RealTime IT News

Survey: Employees Shift Blame for Security Lapses

Cartoonist Walt Kelly once famously noted, "We have met the enemy and he is us." A new cybersecurity survey conducted by the Information Technology Association of America (ITAA) and Brainbench, an online testing and certification firm, seems to once again underscore that truth.

The recently completed survey of approximately 800 IT professionals shows that while the respondents tend to rate themselves highly, they tend to give their co-workers low-to-failing grades with respect to cybersecurity. Sixty-five percent of respondents said their co-workers ignored it, didn't want to be bothered or just didn't know what to do.

In dealing with cybersecurity issues, the survey says, employees often shift the responsibility elsewhere, with almost half (49 percent) of survey respondents saying their company is doing "a poor job, or is providing little, sporadic, incomplete or no security information at all."

Overall, the study indicates individual computer users overwhelmingly believe that cybersecurity is someone else's problem, not their own; many people have gained their cyber security skills through informal channels. In addition, a substantial number think that their employers are doing at best only a fair job of giving people the education and training they need to avoid harmful situations.

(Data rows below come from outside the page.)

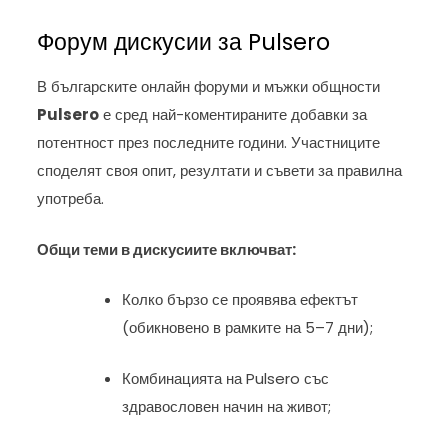
Форум дискусии за Pulsero
В българските онлайн форуми и мъжки общности
Pulsero
е сред най-коментираните добавки за
потентност през последните години. Участниците
споделят своя опит, резултати и съвети за правилна
употреба.
Общи теми в дискусиите включват:
Колко бързо се проявява ефектът
(обикновено в рамките на 5–7 дни);
Комбинацията на Pulsero със
здравословен начин на живот;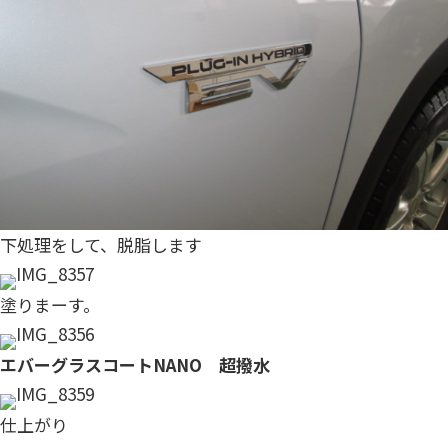
下処理をして、脱脂します
塗りまーす。
エバーグラスコートNANO 超撥水
仕上がり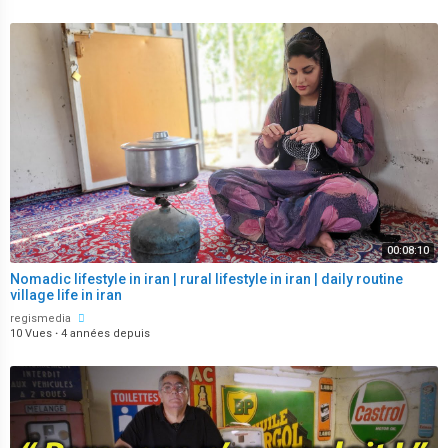
00:08:10
Nomadic lifestyle in iran | rural lifestyle in iran | daily routine
village life in iran
regismedia
10 Vues
·
4 années depuis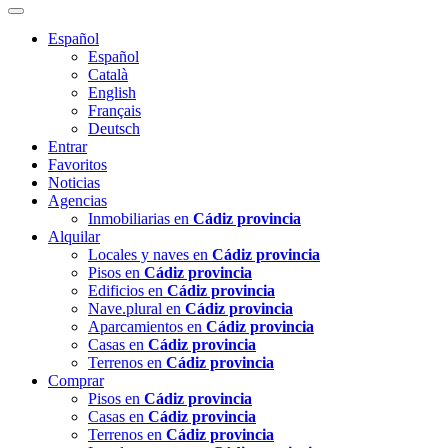
Español
Español
Català
English
Français
Deutsch
Entrar
Favoritos
Noticias
Agencias
Inmobiliarias en
Cádiz provincia
Alquilar
Locales y naves en
Cádiz provincia
Pisos en
Cádiz provincia
Edificios en
Cádiz provincia
Nave.plural en
Cádiz provincia
Aparcamientos en
Cádiz provincia
Casas en
Cádiz provincia
Terrenos en
Cádiz provincia
Comprar
Pisos en
Cádiz provincia
Casas en
Cádiz provincia
Terrenos en
Cádiz provincia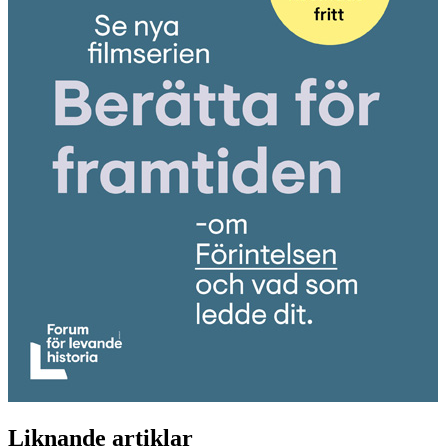
Liknande artiklar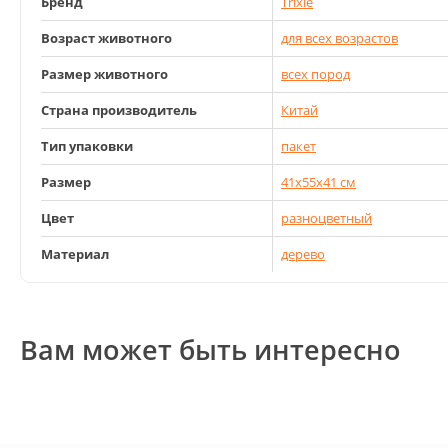
Бренд
Trixie
Возраст животного
для всех возрастов
Размер животного
всех пород
Страна производитель
Китай
Тип упаковки
пакет
Размер
41х55х41 см
Цвет
разноцветный
Материал
дерево
Вам может быть интересно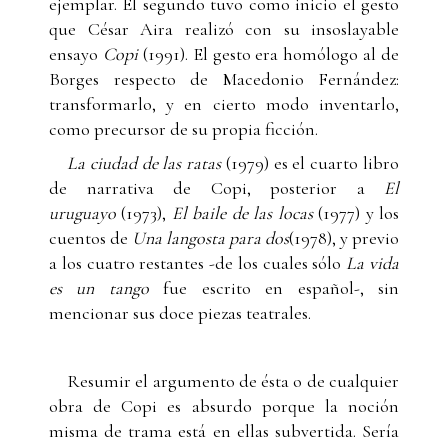
ejemplar. El segundo tuvo como inicio el gesto
que César Aira realizó con su insoslayable
ensayo
Copi
(1991). El gesto era homólogo al de
Borges respecto de Macedonio Fernández:
transformarlo, y en cierto modo inventarlo,
como precursor de su propia ficción.
La ciudad de las ratas
(1979) es el cuarto libro
de narrativa de Copi, posterior a
El
uruguayo
(1973),
El baile de las locas
(1977) y los
cuentos de
Una langosta para dos
(1978), y previo
a los cuatro restantes -de los cuales sólo
La vida
es un tango
fue escrito en español-, sin
mencionar sus doce piezas teatrales.
Resumir el argumento de ésta o de cualquier
obra de Copi es absurdo porque la noción
misma de trama está en ellas subvertida. Sería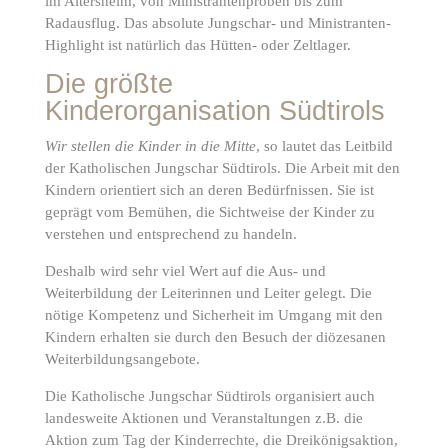
im Altersheim, von Ministrantenproben bis zum
Radausflug. Das absolute Jungschar- und Ministranten-
Highlight ist natürlich das Hütten- oder Zeltlager.
Die größte
Kinderorganisation Südtirols
Wir stellen die Kinder in die Mitte
, so lautet das Leitbild
der Katholischen Jungschar Südtirols. Die Arbeit mit den
Kindern orientiert sich an deren Bedürfnissen. Sie ist
geprägt vom Bemühen, die Sichtweise der Kinder zu
verstehen und entsprechend zu handeln.
Deshalb wird sehr viel Wert auf die Aus- und
Weiterbildung der Leiterinnen und Leiter gelegt. Die
nötige Kompetenz und Sicherheit im Umgang mit den
Kindern erhalten sie durch den Besuch der diözesanen
Weiterbildungsangebote.
Die Katholische Jungschar Südtirols organisiert auch
landesweite Aktionen und Veranstaltungen z.B. die
Aktion zum Tag der Kinderrechte, die Dreikönigsaktion,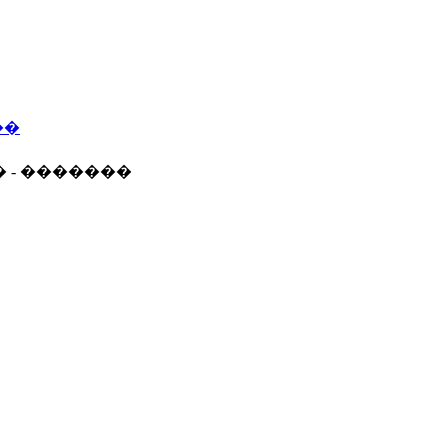
��
� - �������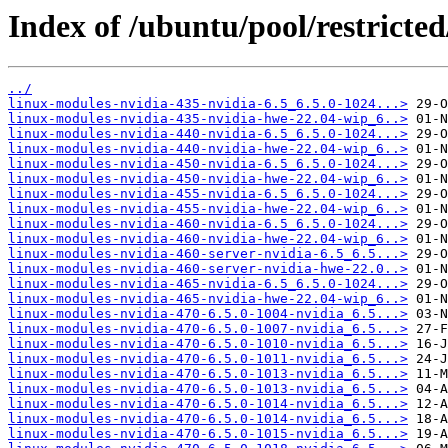
Index of /ubuntu/pool/restricted
../
linux-modules-nvidia-435-nvidia-6.5_6.5.0-1024...>
linux-modules-nvidia-435-nvidia-hwe-22.04-wip_6..>
linux-modules-nvidia-440-nvidia-6.5_6.5.0-1024...>
linux-modules-nvidia-440-nvidia-hwe-22.04-wip_6..>
linux-modules-nvidia-450-nvidia-6.5_6.5.0-1024...>
linux-modules-nvidia-450-nvidia-hwe-22.04-wip_6..>
linux-modules-nvidia-455-nvidia-6.5_6.5.0-1024...>
linux-modules-nvidia-455-nvidia-hwe-22.04-wip_6..>
linux-modules-nvidia-460-nvidia-6.5_6.5.0-1024...>
linux-modules-nvidia-460-nvidia-hwe-22.04-wip_6..>
linux-modules-nvidia-460-server-nvidia-6.5_6.5...>
linux-modules-nvidia-460-server-nvidia-hwe-22.0..>
linux-modules-nvidia-465-nvidia-6.5_6.5.0-1024...>
linux-modules-nvidia-465-nvidia-hwe-22.04-wip_6..>
linux-modules-nvidia-470-6.5.0-1004-nvidia_6.5...>
linux-modules-nvidia-470-6.5.0-1007-nvidia_6.5...>
linux-modules-nvidia-470-6.5.0-1010-nvidia_6.5...>
linux-modules-nvidia-470-6.5.0-1011-nvidia_6.5...>
linux-modules-nvidia-470-6.5.0-1013-nvidia_6.5...>
linux-modules-nvidia-470-6.5.0-1013-nvidia_6.5...>
linux-modules-nvidia-470-6.5.0-1014-nvidia_6.5...>
linux-modules-nvidia-470-6.5.0-1014-nvidia_6.5...>
linux-modules-nvidia-470-6.5.0-1015-nvidia_6.5...>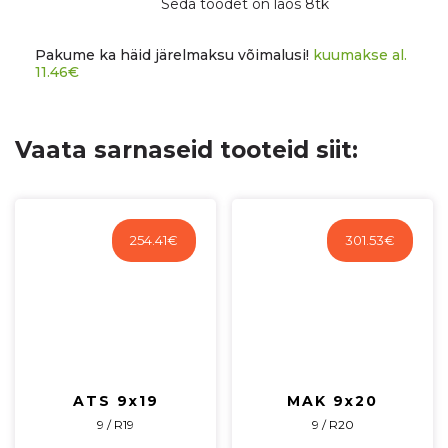
Seda toodet on laos 8tk
CB66,6
R14
Pakume ka häid järelmaksu võimalusi!
kuumakse al.
1045
11.46
€
kg
AUVX-
902038PO17-
Vaata sarnaseid tooteid siit:
6
kogus
254.41
€
301.53
€
ATS 9x19
MAK 9x20
9 / R19
9 / R20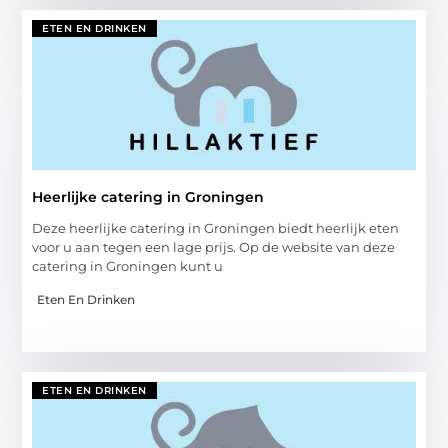
ETEN EN DRINKEN
Heerlijke catering in Groningen
Deze heerlijke catering in Groningen biedt heerlijk eten
voor u aan tegen een lage prijs. Op de website van deze
catering in Groningen kunt u
Eten En Drinken
ETEN EN DRINKEN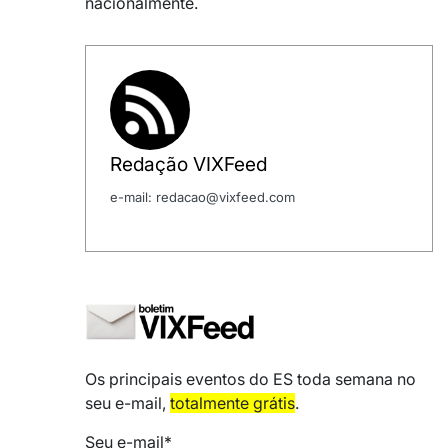
nacionalmente.
Redação VIXFeed
e-mail: redacao@vixfeed.com
Os principais eventos do ES toda semana no
seu e-mail,
totalmente grátis
.
Seu e-mail*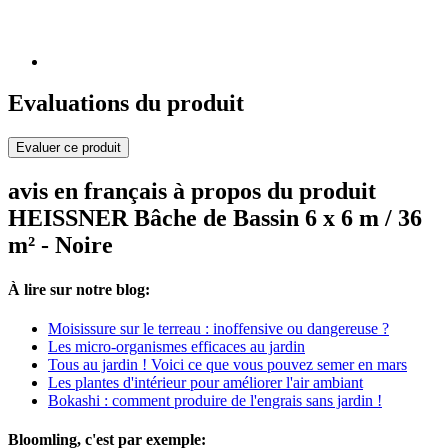
Evaluations du produit
Evaluer ce produit
avis en français à propos du produit
HEISSNER Bâche de Bassin 6 x 6 m / 36
m² - Noire
À lire sur notre blog:
Moisissure sur le terreau : inoffensive ou dangereuse ?
Les micro-organismes efficaces au jardin
Tous au jardin ! Voici ce que vous pouvez semer en mars
Les plantes d'intérieur pour améliorer l'air ambiant
Bokashi : comment produire de l'engrais sans jardin !
Bloomling, c'est par exemple: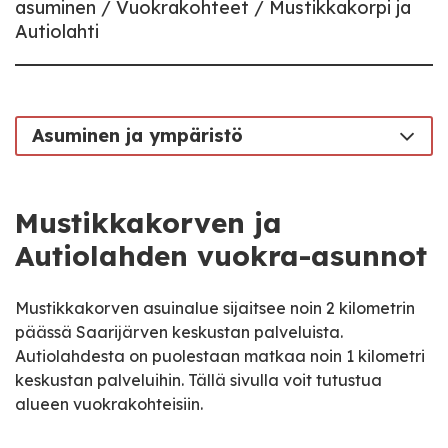
asuminen
Vuokrakohteet
Mustikkakorpi ja
Autiolahti
Asuminen ja ympäristö
Mustikkakorven ja
Autiolahden vuokra-asunnot
Mustikkakorven asuinalue sijaitsee noin 2 kilometrin
päässä Saarijärven keskustan palveluista.
Autiolahdesta on puolestaan matkaa noin 1 kilometri
keskustan palveluihin. Tällä sivulla voit tutustua
alueen vuokrakohteisiin.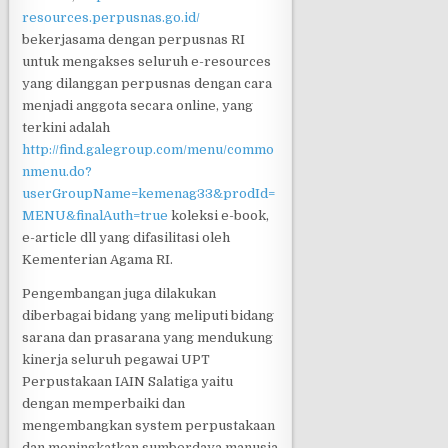
resources.perpusnas.go.id/
bekerjasama dengan perpusnas RI
untuk mengakses seluruh e-resources
yang dilanggan perpusnas dengan cara
menjadi anggota secara online, yang
terkini adalah
http://find.galegroup.com/menu/commo
nmenu.do?
userGroupName=kemenag33&prodId=
MENU&finalAuth=true
koleksi e-book,
e-article dll yang difasilitasi oleh
Kementerian Agama RI.
Pengembangan juga dilakukan
diberbagai bidang yang meliputi bidang
sarana dan prasarana yang mendukung
kinerja seluruh pegawai UPT
Perpustakaan IAIN Salatiga yaitu
dengan memperbaiki dan
mengembangkan system perpustakaan
dan meningkatkan sumberdaya manusia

"The survey shows that, when it comes to information security, too often, 'ready, shoot, aim' is the order of the day. Companies need to understand what their employees do not understand when it comes to safe cyber practices," said ITAA President Harris Miller. "And companies need a better, faster, more cost effective way to figure it out -- and fill in the awareness gaps."

Miller said the survey shows that 46 percent of workers have either no formal training in information security practices or they learned IT security "here and there." Only 39 percent of the respondents says they received their training on the job.

Moreover, 36 percent said they are either not sure who to do about cybersecurity issues, or they are not particularly interested in "taking any steps to protect their organization's infrastructure.

The ITAA and Chantilly, Va.-based Brainbench used the occasion of the survey results to roll out a new program, the Information Security Awareness Certification (I-ACERT), designed to help companies bolster their cybersecurity efforts. To gain I-ACERT certification for an organization, 90 percent of its computer users must take the test, and 85 percent must pass the test with a score of 2.75 or better on a five-point scale.

"The security survey results shows the need for effective methods that can help organizations rapidly identify and eliminate the security knowledge gaps," said Brainbench CEO Mike Russiello. "We have responded to these challenges by offering online Computer Adaptive Tests that were designed by Brainbench to cover eight critical security topics and fit any level of cyber defense proficiency.